### Directions for this task
Each entry below is to be returned exactly, with any pictures left out.

Saved entries
· · ·

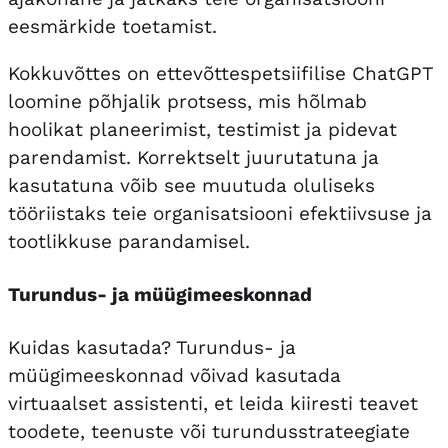
eesmärkide toetamist.
Kokkuvõttes on ettevõttespetsiifilise ChatGPT
loomine põhjalik protsess, mis hõlmab
hoolikat planeerimist, testimist ja pidevat
parendamist. Korrektselt juurutatuna ja
kasutatuna võib see muutuda oluliseks
tööriistaks teie organisatsiooni efektiivsuse ja
tootlikkuse parandamisel.
Turundus- ja müügimeeskonnad
Kuidas kasutada? Turundus- ja
müügimeeskonnad võivad kasutada
virtuaalset assistenti, et leida kiiresti teavet
toodete, teenuste või turundusstrateegiate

· · ·

### Result of the exercise
eesmärkide toetamist.
Kokkuvõttes on ettevõttespetsiifilise ChatGPT
loomine põhjalik protsess, mis hõlmab
hoolikat planeerimist, testimist ja pidevat
parendamist. Korrektselt juurutatuna ja
kasutatuna võib see muutuda oluliseks
tööriistaks teie organisatsiooni efektiivsuse ja
tootlikkuse parandamisel.
Turundus- ja müügimeeskonnad
Kuidas kasutada? Turundus- ja
müügimeeskonnad võivad kasutada
virtuaalset assistenti, et leida kiiresti teavet
toodete, teenuste või turundusstrateegiate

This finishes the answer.